We know that the society is structured to keep these two groups of young people separated. But it’s all done with the almighty dollar—not signs that say “Whites only”, and so this segregation is perfectly legal. We don’t even question that a poor kid from a poor neighborhood should be entitled to attend a fancy private school with small classes, great food, and huge playing fields. The poor can’t pay, so they can’t go. Of course, if we think that young people should all have equal opportunity, this inequality is outrageous. But we Americans don’t think of it as outrageous, we just think it’s obvious. The rich get better education and way more non-educational opportunities of all sorts for their children. Why am I even bothering to bring this up? That’s certainly not going to change.
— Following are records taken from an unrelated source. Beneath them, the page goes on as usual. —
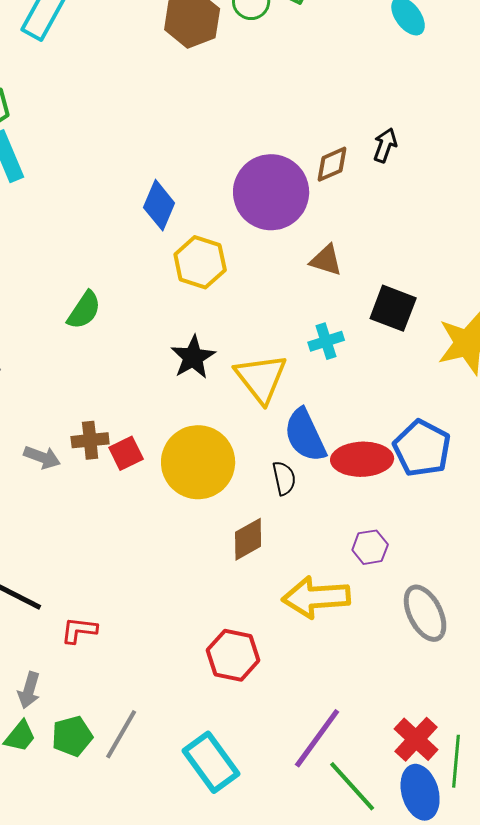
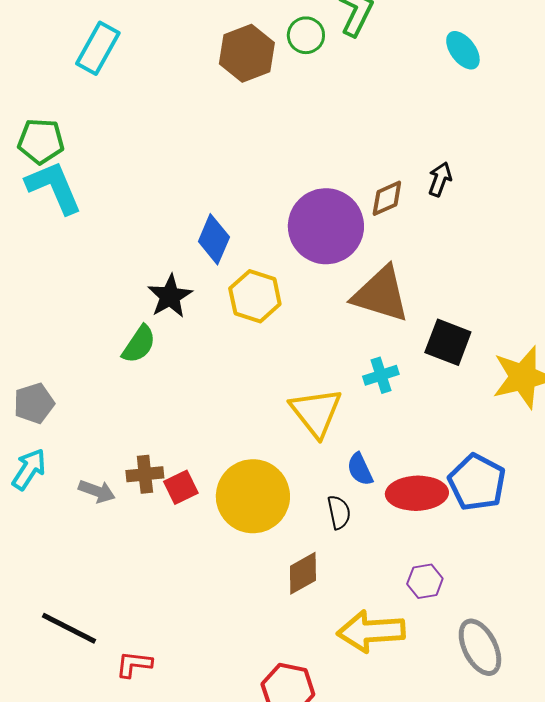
brown triangle: (326, 260) -> (381, 294), size x1.8
black star: (193, 357) -> (170, 296), moved
blue semicircle: (305, 435) -> (360, 469), size x0.6

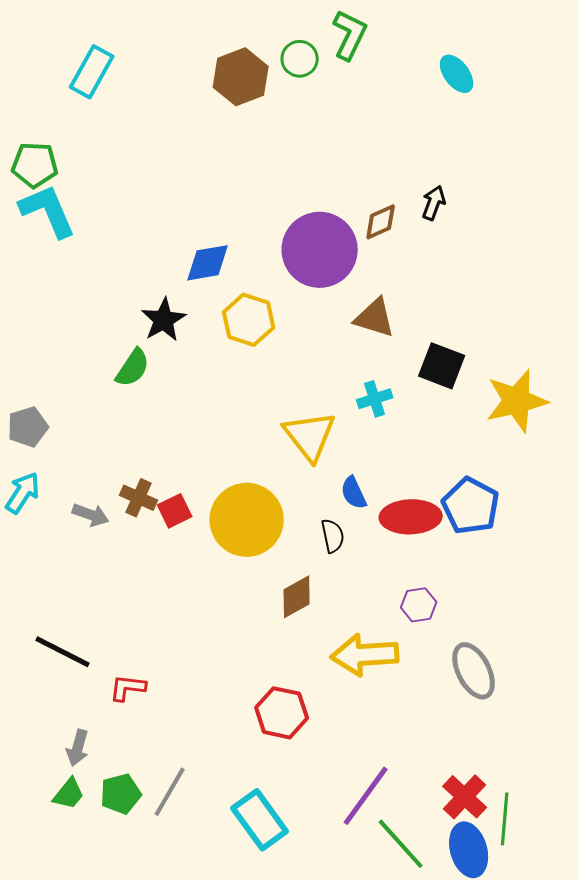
blue diamond: (214, 239) -> (208, 263), turned 57
brown triangle: (381, 294) -> (375, 318), size x0.7
brown cross: (145, 474) -> (139, 498), turned 30

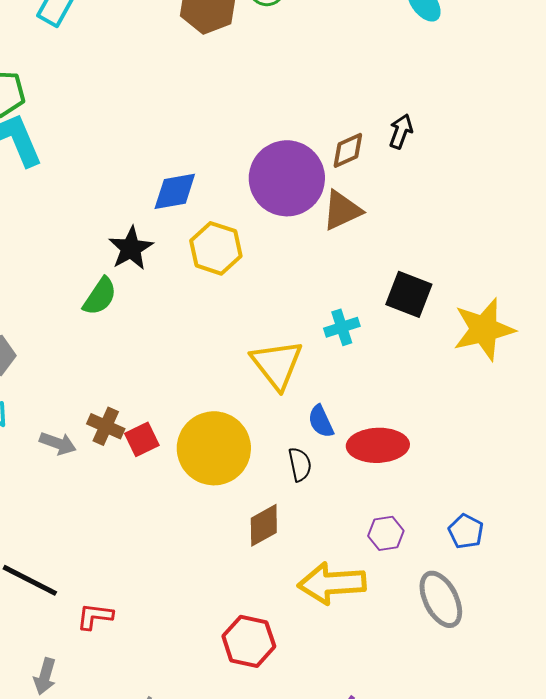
brown triangle: (375, 318) -> (342, 210), moved, turned -42
blue pentagon: (471, 506) -> (466, 531), moved, size x0.6

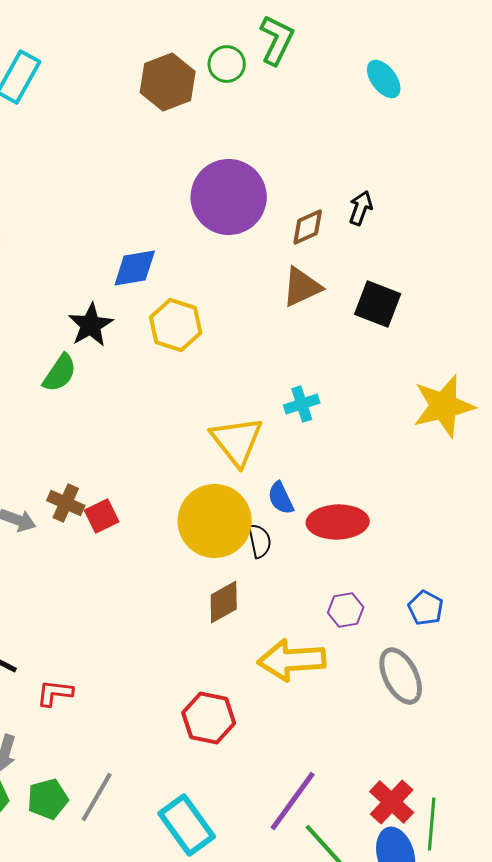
purple circle: (287, 178) -> (229, 197), moved
black square: (409, 294) -> (378, 304), moved
yellow circle: (214, 448) -> (215, 521), moved

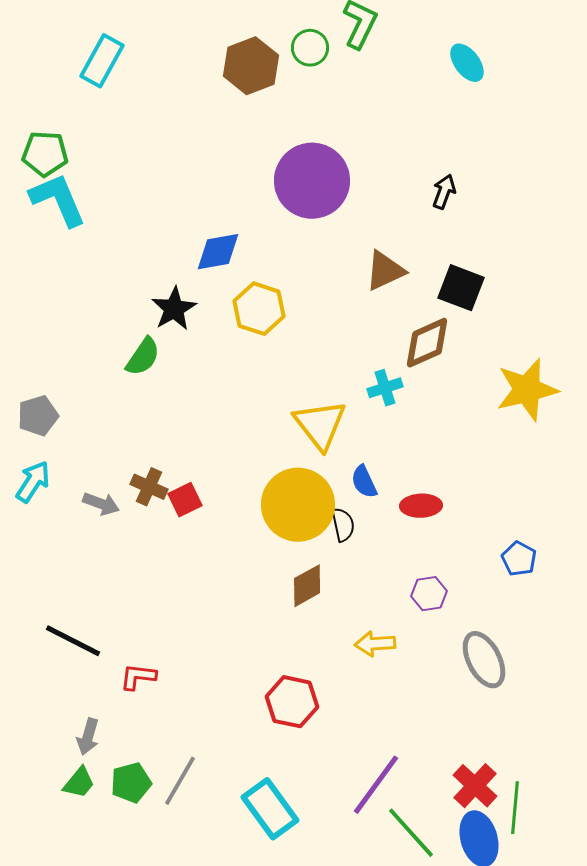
brown diamond: (308, 227) -> (427, 343), moved, size x1.4
red ellipse: (338, 522) -> (421, 506), size x0.7
blue pentagon: (426, 608) -> (519, 559), moved
yellow arrow: (292, 660) -> (375, 644), size x0.6

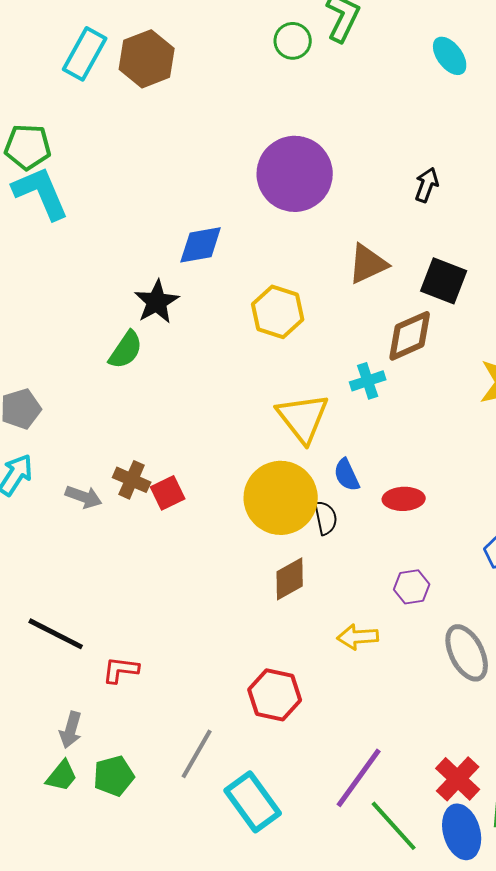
brown hexagon: (251, 66) -> (147, 59), moved
yellow hexagon: (259, 309) -> (278, 312), moved
gray line: (180, 781) -> (197, 754), moved

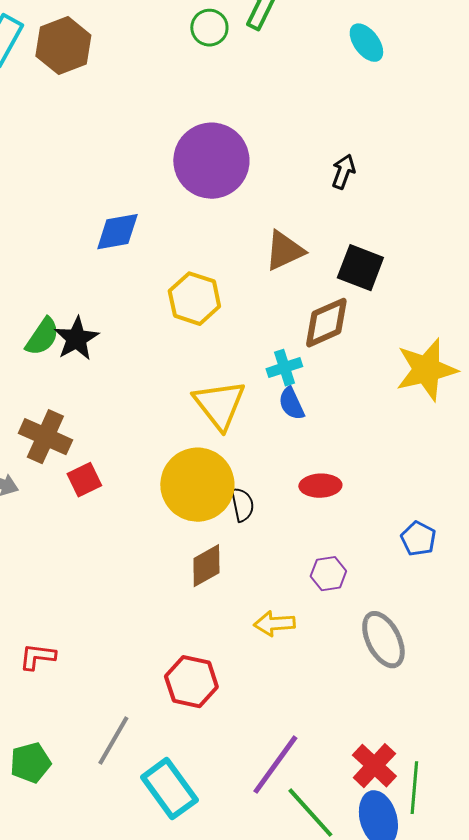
black star: (157, 302) -> (76, 339), moved
blue semicircle: (347, 475) -> (291, 404), moved
brown cross: (132, 480) -> (45, 437), moved, size x1.4

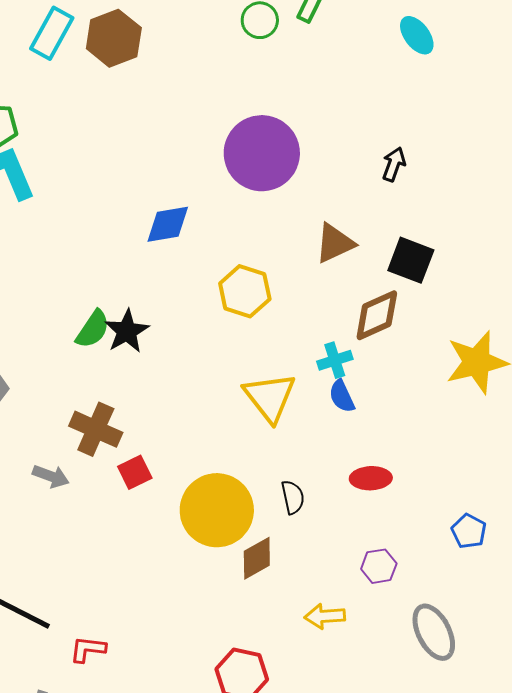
yellow circle: (197, 485) -> (217, 510), moved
Well, I’m bothering to bring it up because we are looking at the problem when we look at it as a problem with “improving the quality of schools.” That’s a wrong approach—looking at a tree in the forest rather than the whole forest. The schools for oppressed young people are bad because the society is structured oppressively. You can’t “improve the quality of schools,” unless you understand that trying to do that means trying to change the structure of the whole society. It’s not just revolutionary in relation to education. It’s revolutionary in relation to the economic and political arrangements of the country—it’s not only anti-racist, it’s also anti-capitalist, anti-patriarchal, and anti-war.
AND—this is a big AND—we in the Algebra Project and Young People’s Project networks inherit the legacy of the Mississippi Theater of the Civil Rights Movement from the 1960s—Ella Baker’s and Bob Moses’s and Charlie Cobb’s and Bernice Johnson Reagan’s Movement. So we believe in something we call “earned insurgency.” We’re going to talk about this now for a bit, but the point is that a group of young people in the South in the early 1960s put there foot in the door of the larger society and wouldn’t let it slam shut, and then they pushed that door open in certain ways, changing substantially certain arrangements of the society.
They did not, however, succeed in changing enough, and so we are still wandering around lost in a huge forest of inequality. We need to try to figure out better where we are.